Problem description | Find every line in the records below that holds the word "deben", and copy each one.

Materials provided |
******

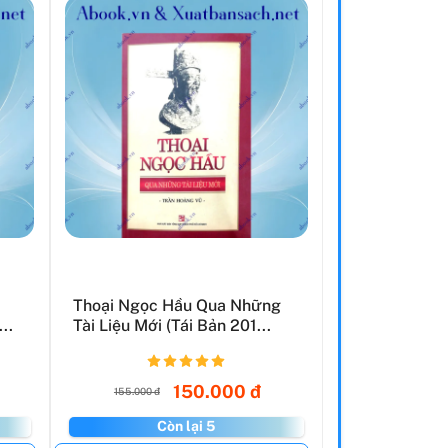
Thoại Ngọc Hầu Qua Những
..
Tài Liệu Mới (Tái Bản 201...
150.000 đ
155.000 đ
Còn lại 5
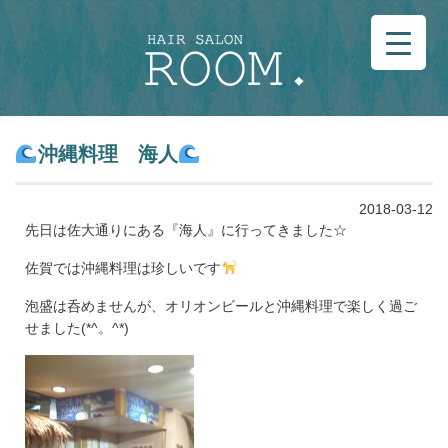
沖縄料理 海人
2018-03-12
先日は佐大通りにある『海人』に行ってきました☆
佐賀では沖縄料理は珍しいです
泡盛は呑めませんが、オリオンビールと沖縄料理で楽しく過ご
せました(*^。^*)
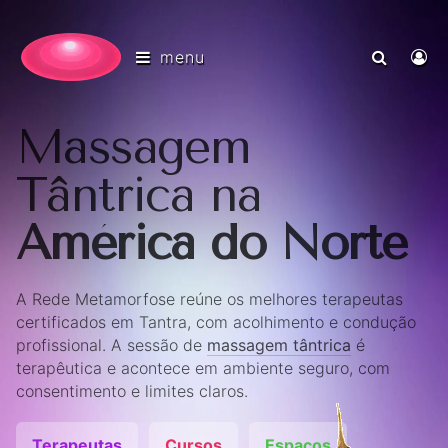
menu
Massagem
Tântrica na
América do Norte
A Rede Metamorfose reúne os melhores terapeutas
certificados em Tantra, com acolhimento e condução
profissional. A sessão de
massagem tântrica
é
terapêutica e acontece em ambiente seguro, com
consentimento e limites claros.
Terapeutas
Cursos
Espaços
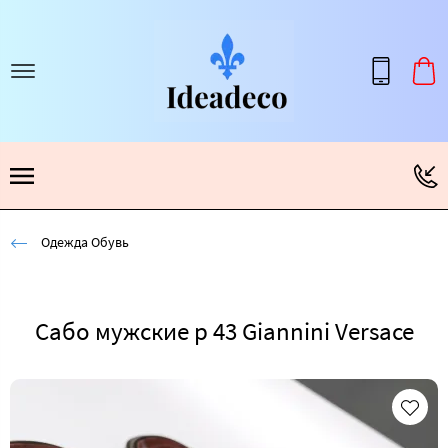
Одежда Обувь
Сабо мужские р 43 Giannini Versace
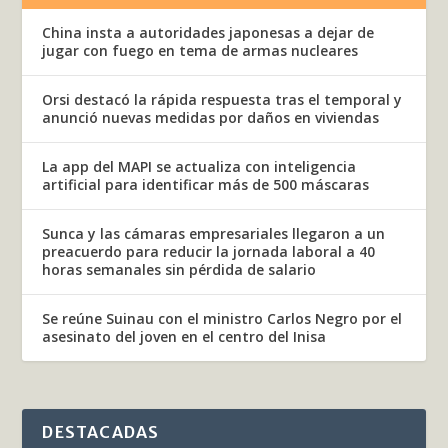
China insta a autoridades japonesas a dejar de
jugar con fuego en tema de armas nucleares
Orsi destacó la rápida respuesta tras el temporal y
anunció nuevas medidas por daños en viviendas
La app del MAPI se actualiza con inteligencia
artificial para identificar más de 500 máscaras
Sunca y las cámaras empresariales llegaron a un
preacuerdo para reducir la jornada laboral a 40
horas semanales sin pérdida de salario
Se reúne Suinau con el ministro Carlos Negro por el
asesinato del joven en el centro del Inisa
DESTACADAS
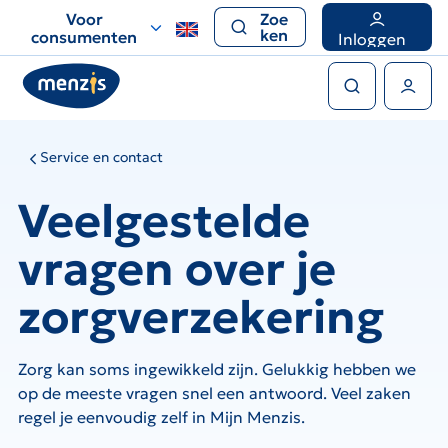
Links
Voor
Zoe
voor
ken
consumenten
Inloggen
snelle
Zoeken
navigatie
Gebruikers menu
Service en contact
Veelgestelde
vragen over je
zorgverzekering
Zorg kan soms ingewikkeld zijn. Gelukkig hebben we
op de meeste vragen snel een antwoord. Veel zaken
regel je eenvoudig zelf in Mijn Menzis.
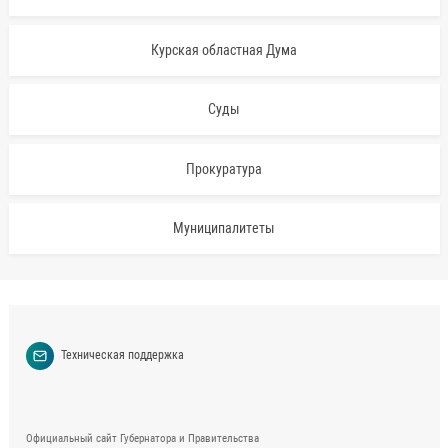
Курская областная Дума
Суды
Прокуратура
Муниципалитеты
Техническая поддержка
Официальный сайт Губернатора и Правительства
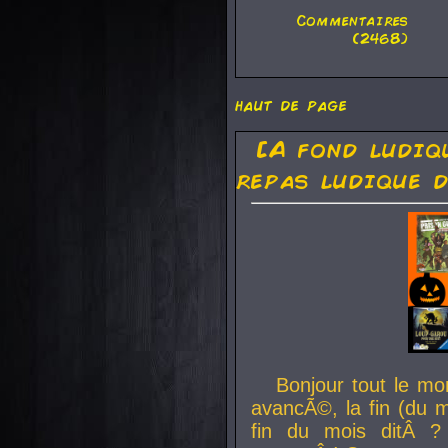
Commentaires
(2468)
haut de page
[A fond ludiq
repas ludique d
Bonjour tout le mo
avancÃ©, la fin (du m
fin du mois ditÂ ?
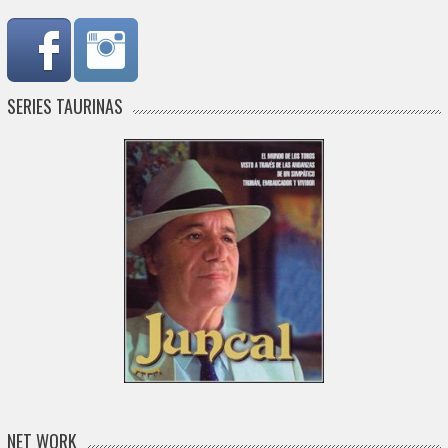
SERIES TAURINAS
NET WORK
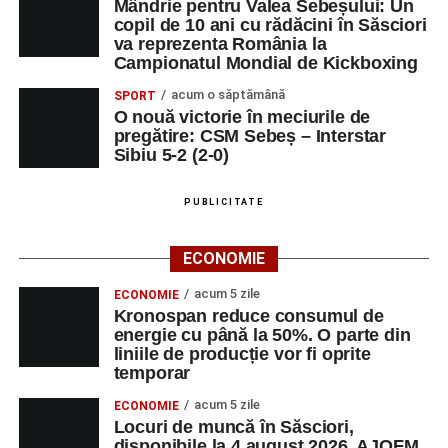
Mândrie pentru Valea Sebeșului: Un
copil de 10 ani cu rădăcini în Săsciori
va reprezenta România la
Campionatul Mondial de Kickboxing
acum o săptămână
SPORT
O nouă victorie în meciurile de
pregătire: CSM Sebeș – Interstar
Sibiu 5-2 (2-0)
PUBLICITATE
ECONOMIE
acum 5 zile
ECONOMIE
Kronospan reduce consumul de
energie cu până la 50%. O parte din
liniile de producție vor fi oprite
temporar
acum 5 zile
ECONOMIE
Locuri de muncă în Săsciori,
disponibile la 4 august 2026. AJOFM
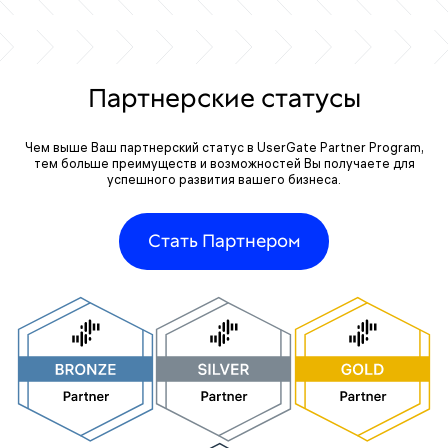
Партнерские статусы
Чем выше Ваш партнерский статус в UserGate Partner Program,
тем больше преимуществ и возможностей Вы получаете для
успешного развития вашего бизнеса.
Стать Партнером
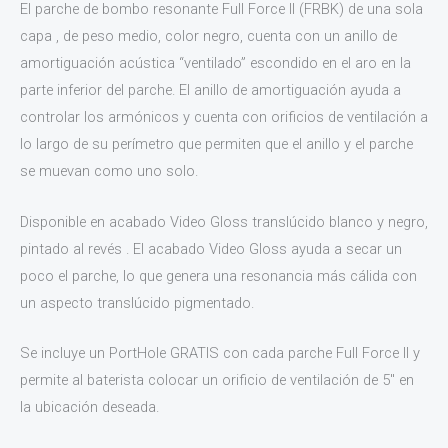
El parche de bombo resonante Full Force II (FRBK) de una sola
capa , de peso medio, color negro, cuenta con un anillo de
amortiguación acústica “ventilado” escondido en el aro en la
parte inferior del parche. El anillo de amortiguación ayuda a
controlar los armónicos y cuenta con orificios de ventilación a
lo largo de su perímetro que permiten que el anillo y el parche
se muevan como uno solo.
Disponible en acabado Video Gloss translúcido blanco y negro,
pintado al revés . El acabado Video Gloss ayuda a secar un
poco el parche, lo que genera una resonancia más cálida con
un aspecto translúcido pigmentado.
Se incluye un PortHole GRATIS con cada parche Full Force II y
permite al baterista colocar un orificio de ventilación de 5″ en
la ubicación deseada.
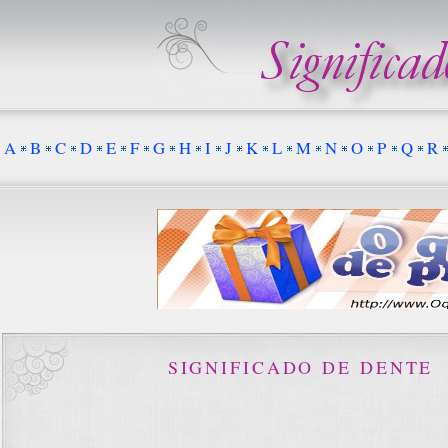
A
B
C
D
E
F
G
H
I
J
K
L
M
N
O
P
Q
R
SIGNIFICADO DE DENTE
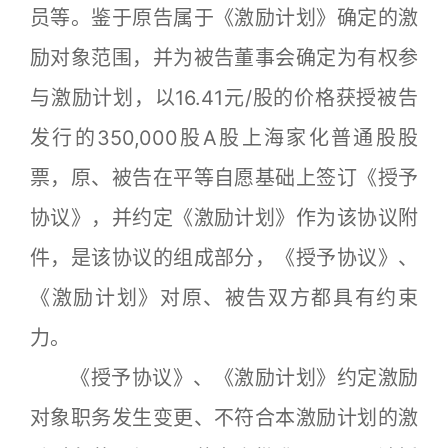
员等。鉴于原告属于《激励计划》确定的激
励对象范围，并为被告董事会确定为有权参
与激励计划，以16.41元/股的价格获授被告
发行的350,000股A股上海家化普通股股
票，原、被告在平等自愿基础上签订《授予
协议》，并约定《激励计划》作为该协议附
件，是该协议的组成部分，《授予协议》、
《激励计划》对原、被告双方都具有约束
力。
《授予协议》、《激励计划》约定激励
对象职务发生变更、不符合本激励计划的激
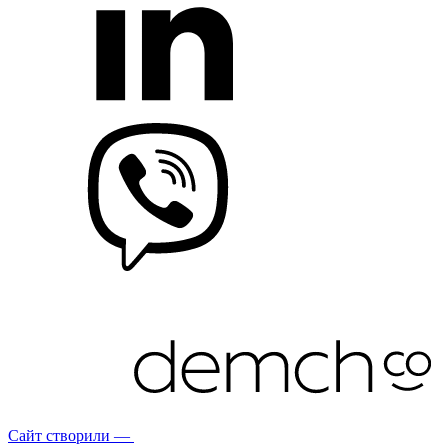
Сайт створили —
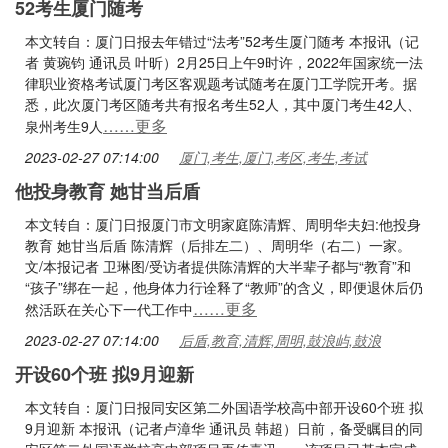
52考生厦门随考
本文转自：厦门日报去年错过“法考”52考生厦门随考 本报讯（记
者 黄琬钧 通讯员 叶昕）2月25日上午9时许，2022年国家统一法
律职业资格考试厦门考区客观题考试随考在厦门工学院开考。据
悉，此次厦门考区随考共有报名考生52人，其中厦门考生42人、
……更多
泉州考生9人
2023-02-27 07:14:00
厦门,考生,厦门,考区,考生,考试
他投身教育 她甘当后盾
本文转自：厦门日报厦门市文明家庭陈清辉、周明华夫妇:他投身
教育 她甘当后盾 陈清辉（后排左二）、周明华（右二）一家。
文/本报记者 卫琳图/受访者提供陈清辉的大半辈子都与“教育”和
“孩子”绑在一起，他身体力行诠释了“教师”的含义，即便退休后仍
……更多
然活跃在关心下一代工作中
2023-02-27 07:14:00
后盾,教育,清辉,周明,鼓浪屿,鼓浪
开设60个班 拟9月迎新
本文转自：厦门日报同安区第二外国语学校高中部开设60个班 拟
9月迎新 本报讯（记者卢漳华 通讯员 韩超）日前，备受瞩目的同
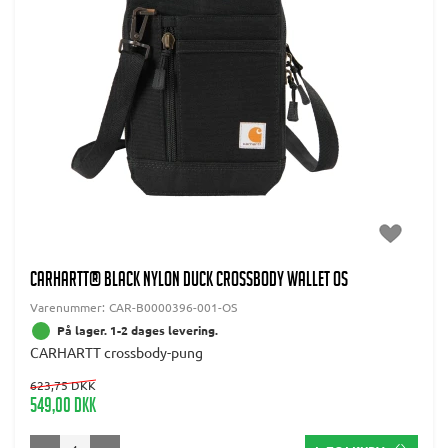
CARHARTT® Black Nylon Duck Crossbody Wallet OS
Varenummer:
CAR-B0000396-001-OS
På lager. 1-2 dages levering.
CARHARTT crossbody-pung
623,75 DKK
549,00 DKK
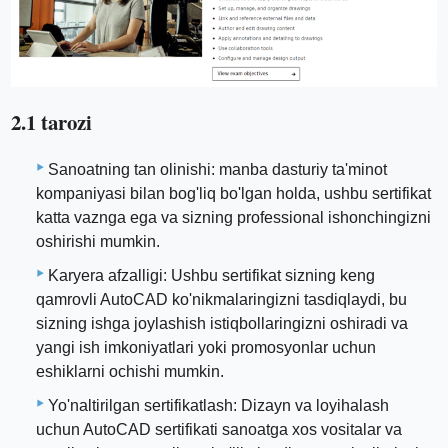
2.1 tarozi
Sanoatning tan olinishi: manba dasturiy ta'minot
kompaniyasi bilan bog'liq bo'lgan holda, ushbu sertifikat
katta vaznga ega va sizning professional ishonchingizni
oshirishi mumkin.
Karyera afzalligi: Ushbu sertifikat sizning keng
qamrovli AutoCAD ko'nikmalaringizni tasdiqlaydi, bu
sizning ishga joylashish istiqbollaringizni oshiradi va
yangi ish imkoniyatlari yoki promosyonlar uchun
eshiklarni ochishi mumkin.
Yo'naltirilgan sertifikatlash: Dizayn va loyihalash
uchun AutoCAD sertifikati sanoatga xos vositalar va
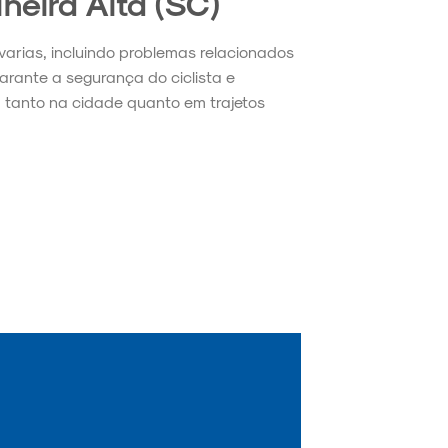
lheira Alta (SC)
avarias, incluindo problemas relacionados
garante a segurança do ciclista e
 tanto na cidade quanto em trajetos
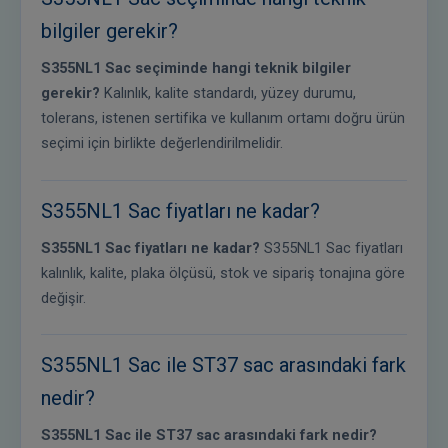
bilgiler gerekir?
S355NL1 Sac seçiminde hangi teknik bilgiler
gerekir?
Kalınlık, kalite standardı, yüzey durumu,
tolerans, istenen sertifika ve kullanım ortamı doğru ürün
seçimi için birlikte değerlendirilmelidir.
S355NL1 Sac fiyatları ne kadar?
S355NL1 Sac fiyatları ne kadar?
S355NL1 Sac fiyatları
kalınlık, kalite, plaka ölçüsü, stok ve sipariş tonajına göre
değişir.
S355NL1 Sac ile ST37 sac arasındaki fark
nedir?
S355NL1 Sac ile ST37 sac arasındaki fark nedir?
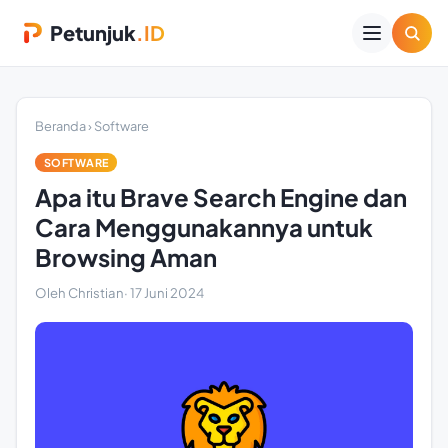
Petunjuk
.ID
Beranda
›
Software
SOFTWARE
Apa itu Brave Search Engine dan
Cara Menggunakannya untuk
Browsing Aman
Oleh Christian
·
17 Juni 2024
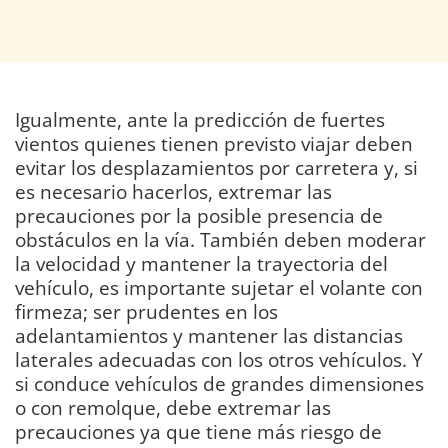
Igualmente, ante la predicción de fuertes
vientos quienes tienen previsto viajar deben
evitar los desplazamientos por carretera y, si
es necesario hacerlos, extremar las
precauciones por la posible presencia de
obstáculos en la vía. También deben moderar
la velocidad y mantener la trayectoria del
vehículo, es importante sujetar el volante con
firmeza; ser prudentes en los
adelantamientos y mantener las distancias
laterales adecuadas con los otros vehículos. Y
si conduce vehículos de grandes dimensiones
o con remolque, debe extremar las
precauciones ya que tiene más riesgo de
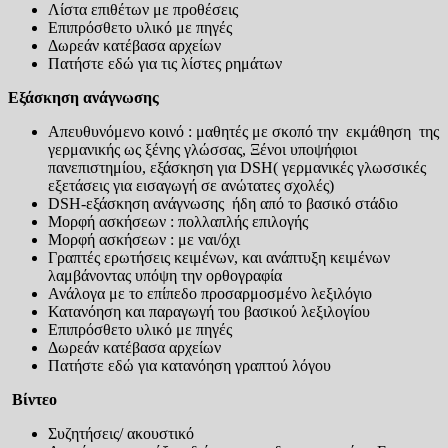
Λίστα επιθέτων με προθέσεις
Επιπρόσθετο υλικό με πηγές
Δωρεάν κατέβασα αρχείων
Πατήστε εδώ για τις λίστες ρημάτων
Εξάσκηση ανάγνωσης
Απευθυνόμενο κοινό : μαθητές με σκοπό την εκμάθηση της
γερμανικής ως ξένης γλώσσας, Ξένοι υποψήφιοι
πανεπιστημίου, εξάσκηση για DSH( γερμανικές γλωσσικές
εξετάσεις για εισαγωγή σε ανώτατες σχολές)
DSH-εξάσκηση ανάγνωσης ήδη από το βασικό στάδιο
Μορφή ασκήσεων : πολλαπλής επιλογής
Μορφή ασκήσεων : με ναι/όχι
Γραπτές ερωτήσεις κειμένων, και ανάπτυξη κειμένων
λαμβάνοντας υπόψη την ορθογραφία
Ανάλογα με το επίπεδο προσαρμοσμένο λεξιλόγιο
Κατανόηση και παραγωγή του βασικού λεξιλογίου
Επιπρόσθετο υλικό με πηγές
Δωρεάν κατέβασα αρχείων
Πατήστε εδώ για κατανόηση γραπτού λόγου
Βίντεο
Συζητήσεις/ ακουστικό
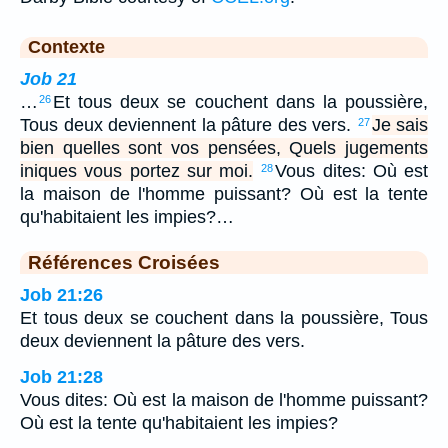
Contexte
Job 21
…
Et tous deux se couchent dans la poussière,
26
Tous deux deviennent la pâture des vers.
Je sais
27
bien quelles sont vos pensées, Quels jugements
iniques vous portez sur moi.
Vous dites: Où est
28
la maison de l'homme puissant? Où est la tente
qu'habitaient les impies?…
Références Croisées
Job 21:26
Et tous deux se couchent dans la poussière, Tous
deux deviennent la pâture des vers.
Job 21:28
Vous dites: Où est la maison de l'homme puissant?
Où est la tente qu'habitaient les impies?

******

Written answer |
vientos quienes tienen previsto viajar deben
obstáculos en la vía. También deben moderar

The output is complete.